• [What you are asked to do]
Every line of the material below that contains the string "annotationMode" must appear in the answer.

** Opening Material for this exercise block **

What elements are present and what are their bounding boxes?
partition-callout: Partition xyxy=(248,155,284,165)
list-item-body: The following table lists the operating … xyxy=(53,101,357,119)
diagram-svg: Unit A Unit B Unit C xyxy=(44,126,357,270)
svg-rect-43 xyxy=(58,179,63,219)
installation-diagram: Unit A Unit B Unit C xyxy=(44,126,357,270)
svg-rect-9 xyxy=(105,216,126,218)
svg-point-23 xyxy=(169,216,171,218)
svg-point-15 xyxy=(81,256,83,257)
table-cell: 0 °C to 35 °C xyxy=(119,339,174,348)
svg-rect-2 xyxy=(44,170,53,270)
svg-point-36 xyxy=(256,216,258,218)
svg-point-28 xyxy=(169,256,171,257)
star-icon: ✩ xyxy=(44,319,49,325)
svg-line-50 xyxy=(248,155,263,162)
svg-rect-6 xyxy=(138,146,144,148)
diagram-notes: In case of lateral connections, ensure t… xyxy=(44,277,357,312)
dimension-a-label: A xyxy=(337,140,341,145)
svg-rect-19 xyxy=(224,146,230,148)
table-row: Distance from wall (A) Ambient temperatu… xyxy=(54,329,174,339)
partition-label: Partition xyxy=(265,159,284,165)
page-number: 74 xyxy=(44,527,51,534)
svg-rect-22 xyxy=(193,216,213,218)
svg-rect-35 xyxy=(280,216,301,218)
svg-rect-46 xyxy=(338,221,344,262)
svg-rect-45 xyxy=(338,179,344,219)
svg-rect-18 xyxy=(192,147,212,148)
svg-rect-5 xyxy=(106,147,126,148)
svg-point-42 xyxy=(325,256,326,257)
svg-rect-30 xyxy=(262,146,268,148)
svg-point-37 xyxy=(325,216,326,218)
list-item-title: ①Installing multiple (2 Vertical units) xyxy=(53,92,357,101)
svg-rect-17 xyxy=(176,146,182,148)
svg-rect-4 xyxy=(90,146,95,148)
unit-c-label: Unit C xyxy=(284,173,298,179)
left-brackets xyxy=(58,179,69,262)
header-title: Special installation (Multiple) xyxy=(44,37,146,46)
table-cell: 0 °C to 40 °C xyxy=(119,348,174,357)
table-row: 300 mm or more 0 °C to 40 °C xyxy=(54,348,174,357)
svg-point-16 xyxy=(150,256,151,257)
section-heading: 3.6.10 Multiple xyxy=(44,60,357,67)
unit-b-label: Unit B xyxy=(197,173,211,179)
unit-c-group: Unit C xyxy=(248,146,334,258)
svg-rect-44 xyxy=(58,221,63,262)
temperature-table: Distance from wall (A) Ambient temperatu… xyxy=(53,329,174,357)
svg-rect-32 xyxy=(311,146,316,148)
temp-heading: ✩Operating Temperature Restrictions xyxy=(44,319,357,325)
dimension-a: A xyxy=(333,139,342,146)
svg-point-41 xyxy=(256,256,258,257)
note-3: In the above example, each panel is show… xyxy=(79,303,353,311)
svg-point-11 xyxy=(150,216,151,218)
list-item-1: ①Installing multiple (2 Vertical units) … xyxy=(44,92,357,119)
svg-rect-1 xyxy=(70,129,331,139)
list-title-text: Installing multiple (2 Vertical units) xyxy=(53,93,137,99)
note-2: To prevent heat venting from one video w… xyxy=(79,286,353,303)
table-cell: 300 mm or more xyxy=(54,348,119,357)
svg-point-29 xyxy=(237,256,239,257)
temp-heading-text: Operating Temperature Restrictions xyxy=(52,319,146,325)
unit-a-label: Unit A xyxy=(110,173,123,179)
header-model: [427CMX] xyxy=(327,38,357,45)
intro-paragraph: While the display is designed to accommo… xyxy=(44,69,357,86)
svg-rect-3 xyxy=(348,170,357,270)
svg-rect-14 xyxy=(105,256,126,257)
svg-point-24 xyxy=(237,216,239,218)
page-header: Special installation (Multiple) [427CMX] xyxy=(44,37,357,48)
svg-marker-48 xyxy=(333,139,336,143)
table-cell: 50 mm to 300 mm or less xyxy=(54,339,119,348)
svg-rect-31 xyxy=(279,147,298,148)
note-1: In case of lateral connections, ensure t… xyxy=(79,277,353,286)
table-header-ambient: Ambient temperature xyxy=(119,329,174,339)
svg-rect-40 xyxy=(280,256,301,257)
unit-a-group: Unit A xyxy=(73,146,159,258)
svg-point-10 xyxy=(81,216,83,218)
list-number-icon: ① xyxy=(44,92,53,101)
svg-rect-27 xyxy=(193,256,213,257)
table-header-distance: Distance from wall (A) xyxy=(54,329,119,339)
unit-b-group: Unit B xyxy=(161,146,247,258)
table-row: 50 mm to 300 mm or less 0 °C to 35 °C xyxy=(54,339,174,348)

** Closing Material for this exercise block **
** Opening Material for this exercise block **

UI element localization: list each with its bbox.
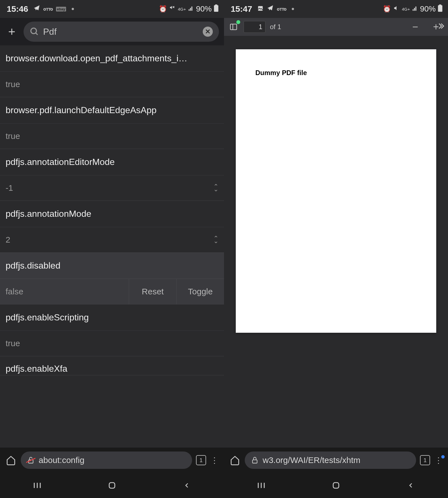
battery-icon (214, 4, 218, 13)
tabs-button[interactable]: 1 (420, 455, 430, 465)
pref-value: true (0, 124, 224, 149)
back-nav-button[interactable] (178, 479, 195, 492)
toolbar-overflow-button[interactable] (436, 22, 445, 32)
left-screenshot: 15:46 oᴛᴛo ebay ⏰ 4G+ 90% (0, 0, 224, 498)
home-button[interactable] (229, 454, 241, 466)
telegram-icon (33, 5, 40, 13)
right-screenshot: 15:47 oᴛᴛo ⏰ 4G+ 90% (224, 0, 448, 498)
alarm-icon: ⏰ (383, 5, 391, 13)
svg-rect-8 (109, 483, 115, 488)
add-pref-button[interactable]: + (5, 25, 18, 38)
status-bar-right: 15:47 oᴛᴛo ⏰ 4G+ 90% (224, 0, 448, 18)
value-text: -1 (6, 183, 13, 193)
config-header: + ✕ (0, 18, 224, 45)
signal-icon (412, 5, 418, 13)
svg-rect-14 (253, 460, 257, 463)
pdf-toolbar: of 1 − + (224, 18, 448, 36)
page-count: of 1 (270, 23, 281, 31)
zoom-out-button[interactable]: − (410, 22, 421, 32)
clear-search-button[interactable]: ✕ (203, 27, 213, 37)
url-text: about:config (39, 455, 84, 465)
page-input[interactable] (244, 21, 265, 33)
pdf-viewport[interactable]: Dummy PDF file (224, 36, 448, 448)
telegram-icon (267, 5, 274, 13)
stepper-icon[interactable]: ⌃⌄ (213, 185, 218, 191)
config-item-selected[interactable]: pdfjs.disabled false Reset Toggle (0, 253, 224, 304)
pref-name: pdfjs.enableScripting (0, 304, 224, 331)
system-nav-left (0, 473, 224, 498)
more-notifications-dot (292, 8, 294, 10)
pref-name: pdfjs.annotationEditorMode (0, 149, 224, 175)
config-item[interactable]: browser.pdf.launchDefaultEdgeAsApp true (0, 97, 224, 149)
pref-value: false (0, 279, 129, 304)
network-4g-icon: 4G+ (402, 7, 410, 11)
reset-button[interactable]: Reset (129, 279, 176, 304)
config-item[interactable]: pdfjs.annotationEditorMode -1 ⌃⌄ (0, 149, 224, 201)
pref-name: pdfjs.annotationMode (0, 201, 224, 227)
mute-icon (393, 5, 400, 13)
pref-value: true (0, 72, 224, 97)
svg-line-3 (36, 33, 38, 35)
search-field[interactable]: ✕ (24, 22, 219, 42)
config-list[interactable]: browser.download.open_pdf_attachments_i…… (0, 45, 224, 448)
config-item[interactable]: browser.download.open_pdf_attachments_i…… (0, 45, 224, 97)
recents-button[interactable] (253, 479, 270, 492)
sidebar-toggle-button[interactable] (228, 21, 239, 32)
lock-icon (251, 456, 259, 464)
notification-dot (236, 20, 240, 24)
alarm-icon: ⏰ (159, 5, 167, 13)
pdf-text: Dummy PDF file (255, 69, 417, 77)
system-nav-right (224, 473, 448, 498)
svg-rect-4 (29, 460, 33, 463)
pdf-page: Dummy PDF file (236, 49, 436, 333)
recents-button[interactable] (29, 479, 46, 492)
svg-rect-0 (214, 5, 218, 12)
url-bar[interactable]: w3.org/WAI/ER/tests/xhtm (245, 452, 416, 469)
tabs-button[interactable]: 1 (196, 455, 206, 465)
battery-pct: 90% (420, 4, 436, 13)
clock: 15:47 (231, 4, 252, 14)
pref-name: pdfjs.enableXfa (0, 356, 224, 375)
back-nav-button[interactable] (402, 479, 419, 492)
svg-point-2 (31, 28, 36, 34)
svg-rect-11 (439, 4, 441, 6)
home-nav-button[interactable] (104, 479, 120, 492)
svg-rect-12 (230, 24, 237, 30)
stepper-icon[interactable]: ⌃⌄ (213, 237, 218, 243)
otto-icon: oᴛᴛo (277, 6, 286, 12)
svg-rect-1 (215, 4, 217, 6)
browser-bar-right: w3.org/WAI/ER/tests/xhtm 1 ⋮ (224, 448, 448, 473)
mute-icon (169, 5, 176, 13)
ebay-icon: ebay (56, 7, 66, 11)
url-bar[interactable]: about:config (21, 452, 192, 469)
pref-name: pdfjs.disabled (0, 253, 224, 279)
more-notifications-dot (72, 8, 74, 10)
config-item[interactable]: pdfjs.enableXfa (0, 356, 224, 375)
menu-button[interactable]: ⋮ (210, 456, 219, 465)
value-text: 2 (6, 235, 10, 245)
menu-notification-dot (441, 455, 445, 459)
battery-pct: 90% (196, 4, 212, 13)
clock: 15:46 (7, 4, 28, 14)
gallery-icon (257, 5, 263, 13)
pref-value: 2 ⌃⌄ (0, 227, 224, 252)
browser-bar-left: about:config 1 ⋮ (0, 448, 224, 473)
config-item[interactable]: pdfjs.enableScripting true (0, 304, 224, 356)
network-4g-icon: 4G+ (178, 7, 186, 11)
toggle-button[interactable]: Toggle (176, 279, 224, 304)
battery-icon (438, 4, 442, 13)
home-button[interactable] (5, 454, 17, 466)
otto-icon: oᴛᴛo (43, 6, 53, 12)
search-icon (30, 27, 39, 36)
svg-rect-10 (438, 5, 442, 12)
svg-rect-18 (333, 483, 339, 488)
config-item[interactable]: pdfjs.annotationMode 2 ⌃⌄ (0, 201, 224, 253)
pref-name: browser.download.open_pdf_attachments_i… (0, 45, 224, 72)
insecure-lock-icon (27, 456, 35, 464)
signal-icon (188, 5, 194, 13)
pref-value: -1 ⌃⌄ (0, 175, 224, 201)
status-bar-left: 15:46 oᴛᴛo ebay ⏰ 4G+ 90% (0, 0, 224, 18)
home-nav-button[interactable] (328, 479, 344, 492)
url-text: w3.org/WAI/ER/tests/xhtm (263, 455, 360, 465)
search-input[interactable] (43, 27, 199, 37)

** Closing Material for this exercise block **

• [Output for this task]
pref-name: pdfjs.annotationMode (0, 201, 224, 227)
config-item[interactable]: pdfjs.annotationMode 2 ⌃⌄ (0, 201, 224, 253)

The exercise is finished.